In practice you may need to do more work to test multiple models to ascertain best fits your data, using measures such as goodness-of-fit. You will also likely compute odds ratio (odds of increased Y per unit increase X), which is out of scope for the current tutorial.

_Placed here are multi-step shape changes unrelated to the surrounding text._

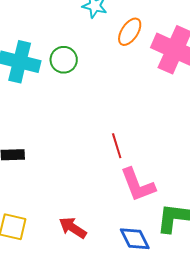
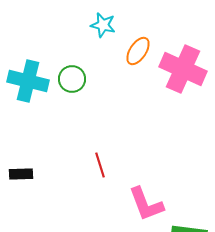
red line: (117, 146) -> (100, 165), moved

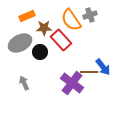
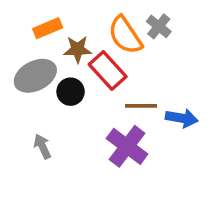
gray cross: (90, 15) -> (159, 26), turned -32
blue arrow: (103, 67) -> (182, 118), turned -42
brown line: (89, 72) -> (141, 106), moved

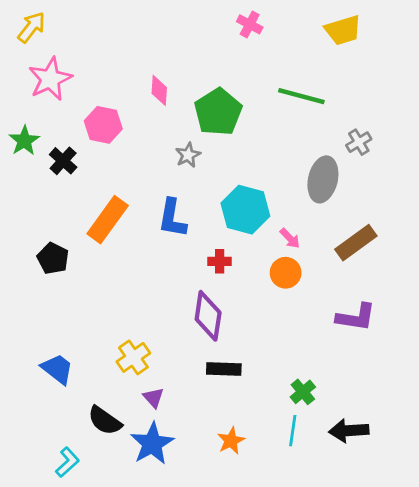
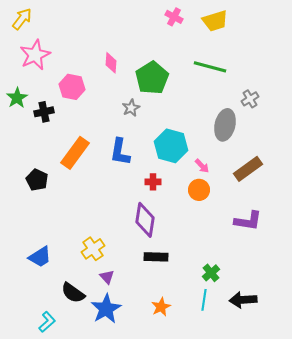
yellow trapezoid: (343, 30) -> (215, 21), moved
black cross: (63, 161) -> (44, 112), turned 36
blue trapezoid: (57, 369) -> (40, 257), turned 110

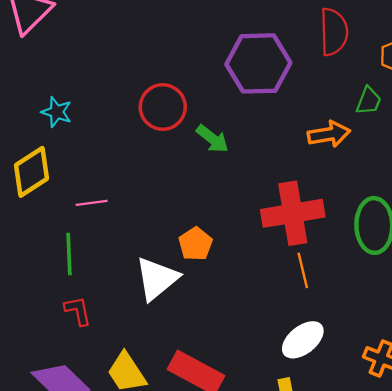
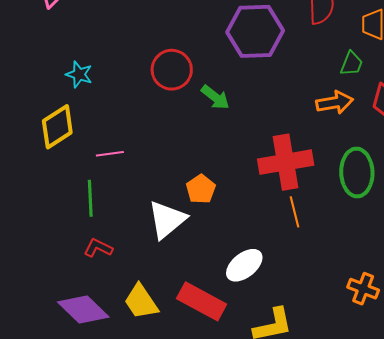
orange arrow: (329, 134) -> (335, 103), moved
red L-shape: (78, 311) -> (98, 248), turned -52
white ellipse: (303, 340) -> (244, 265), moved

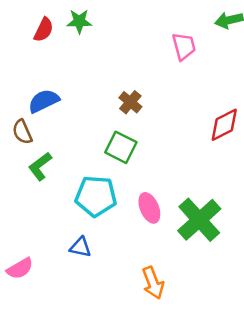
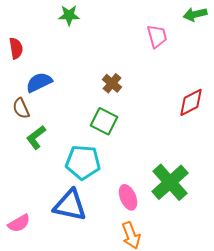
red semicircle: (44, 30) -> (16, 48), moved, turned -35
pink ellipse: (149, 208) -> (128, 197), moved
blue triangle: (80, 247) -> (70, 205), size x1.8

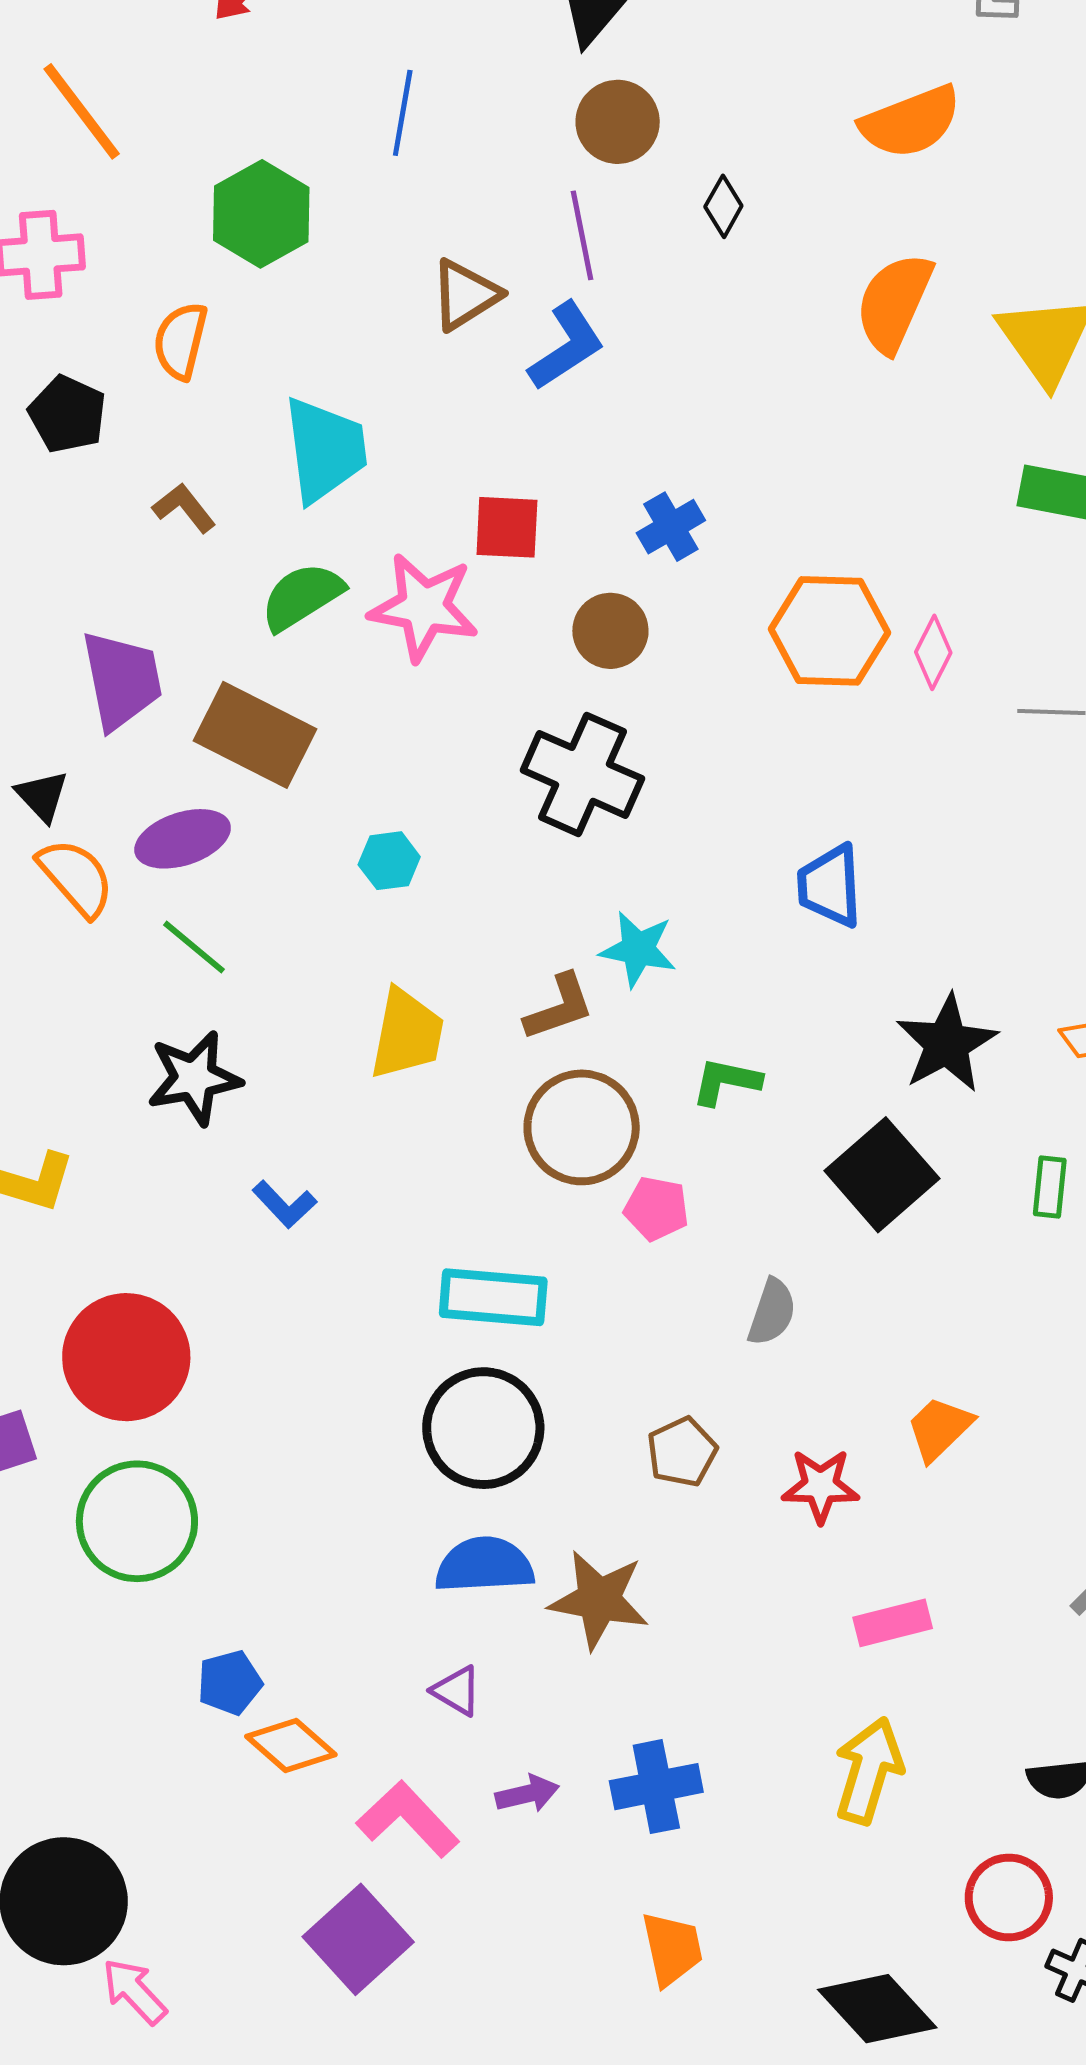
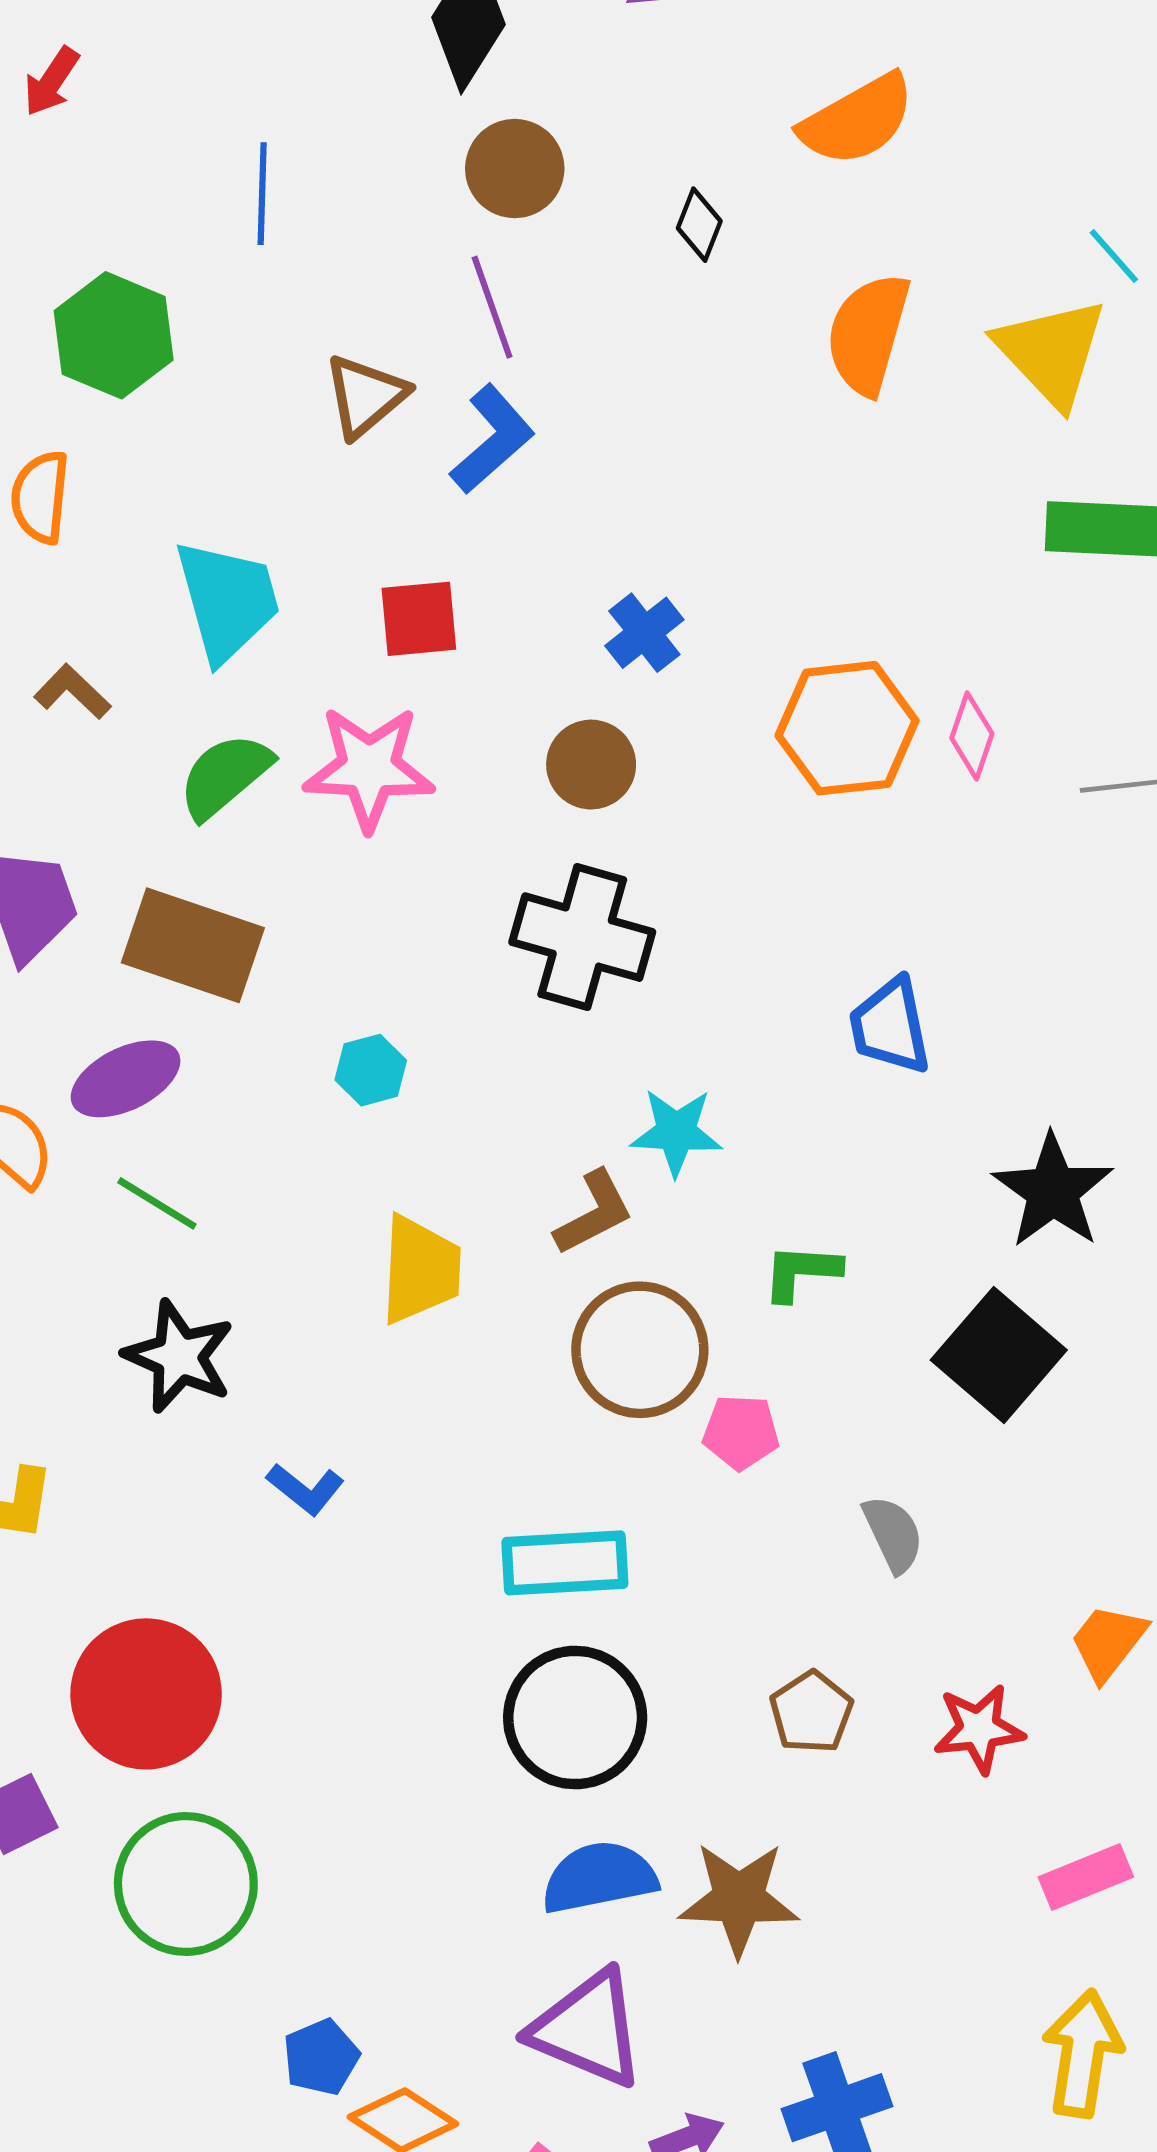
black diamond: (723, 206) -> (699, 225), moved
red square: (507, 527) -> (419, 619), moved
black star: (194, 1078) -> (179, 1356), turned -30
gray semicircle: (772, 1312) -> (893, 1534), turned -36
purple triangle: (457, 1691) -> (588, 2029), size x2.0

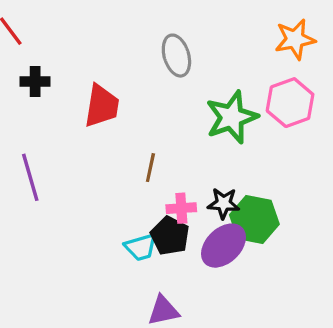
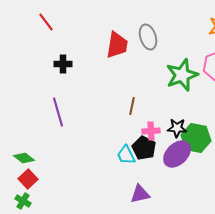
black cross: (35, 82) -> (63, 64), moved
red trapezoid: (102, 106) -> (117, 45), moved
cyan trapezoid: (141, 247) -> (126, 155), turned 80

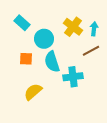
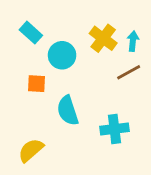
cyan semicircle: (52, 62) -> (68, 111), moved
cyan cross: (73, 77) -> (114, 129), moved
yellow semicircle: (33, 92) -> (31, 150), moved

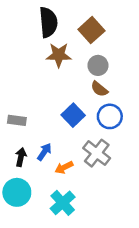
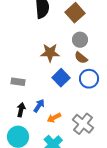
brown star: (59, 55) -> (50, 53), moved
gray cross: (97, 153) -> (83, 124), moved

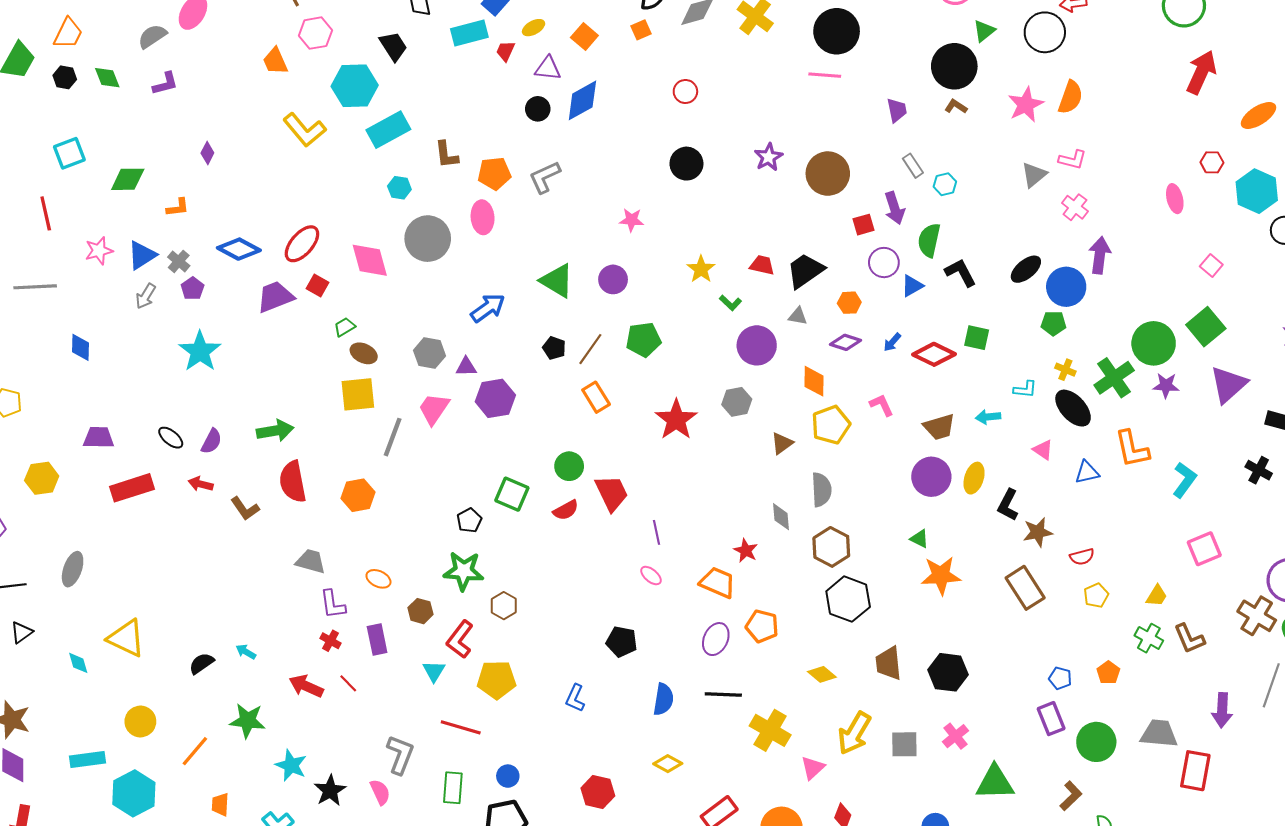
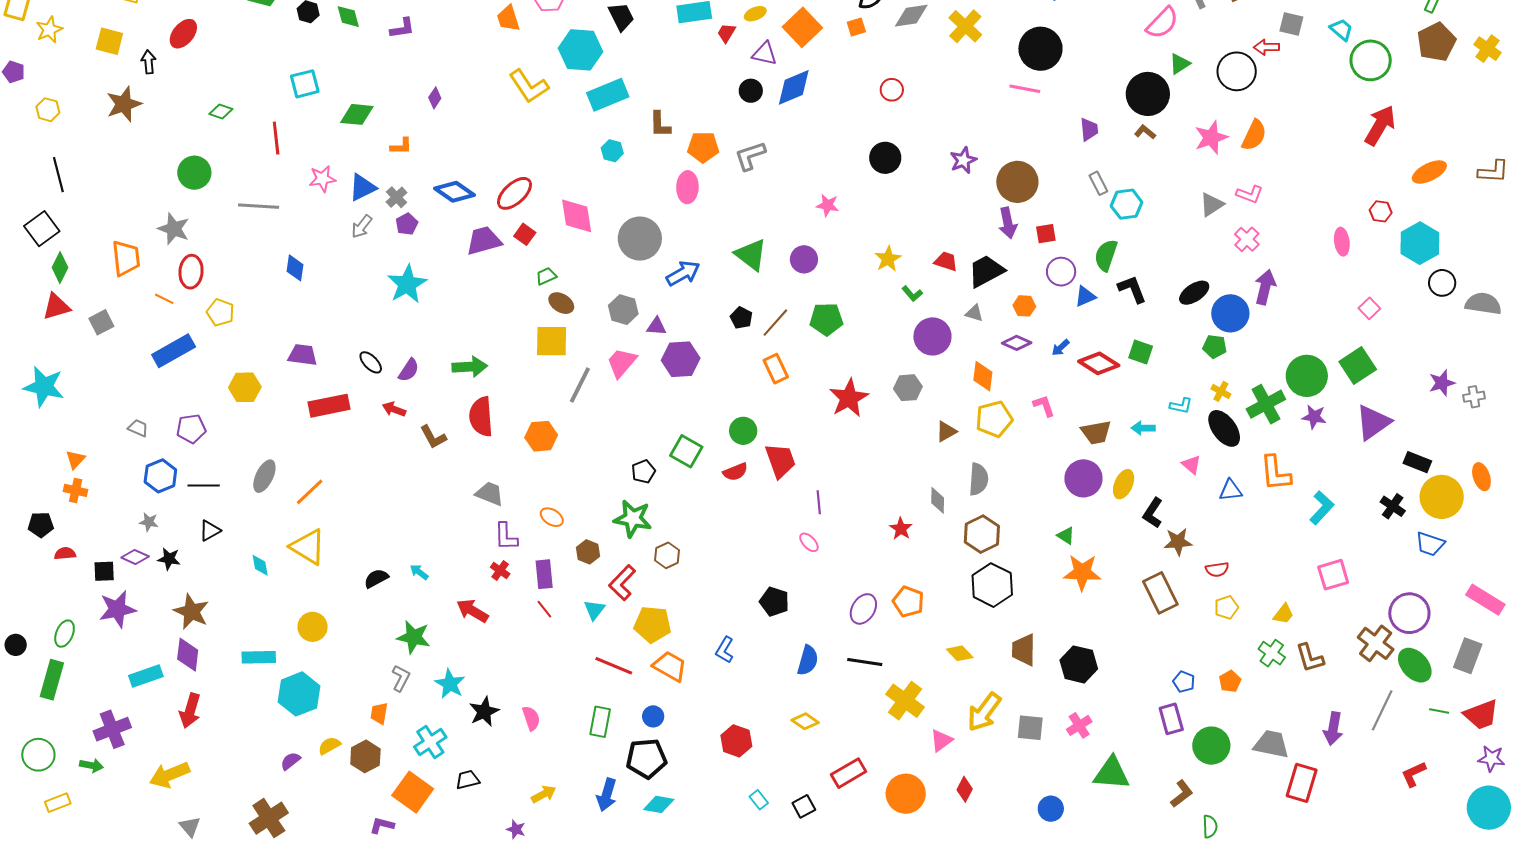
orange square: (584, 36) -> (802, 27), size x1.5
cyan hexagon: (945, 184) -> (1127, 204), size x1.4
purple arrow: (895, 208) -> (1008, 223), moved
gray circle: (428, 239) -> (640, 239), moved
orange trapezoid: (718, 583) -> (670, 666), moved
red line: (348, 683) -> (544, 609), moved
orange line: (195, 751) -> (310, 492), moved
gray L-shape: (400, 755) -> (401, 678), moved, size x0.7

We strongly recommend that you learn these topics before applying these methods to your own data.
Bonus Exercise
Now let’s apply the ideas above to a dataset for classifying a breast cell as being either benign or malignant.
data(BreastCancer)
bc <- BreastCancer
for (k in 2:10) # altered for current lab
bc[,k] <- as.numeric(bc[,k])
head(bc)
## Id Cl.thickness
## 1 1000025 5
## 2 1002945 5
## 3 1015425 3
## 4 1016277 6
## 5 1017023 4
## 6 1017122 8
## Cell.size Cell.shape
## 1 1 1
## 2 4 4
## 3 1 1
## 4 8 8
## 5 1 1
## 6 10 10
## Marg.adhesion Epith.c.size
## 1 1 2
## 2 5 7
## 3 1 2
## 4 1 3
## 5 3 2
## 6 8 7
## Bare.nuclei Bl.cromatin
## 1 1 3
## 2 10 3
## 3 2 3
## 4 4 3
## 5 1 3
## 6 10 9
## Normal.nucleoli Mitoses
## 1 1 1
## 2 2 1
## 3 1 1
## 4 7 1
## 5 1 1
## 6 7 1
## Class
## 1 benign
## 2 benign
## 3 benign
## 4 benign
## 5 benign
## 6 malignant
Learn more about the dataset:
For your exercise, answer the following questions:
- Is there missing data?
- Which columns are
- Use plots to explore the relationship between explanatory variables.
- Fit a logistic model to identify which factors explain class (benign vs. malignant).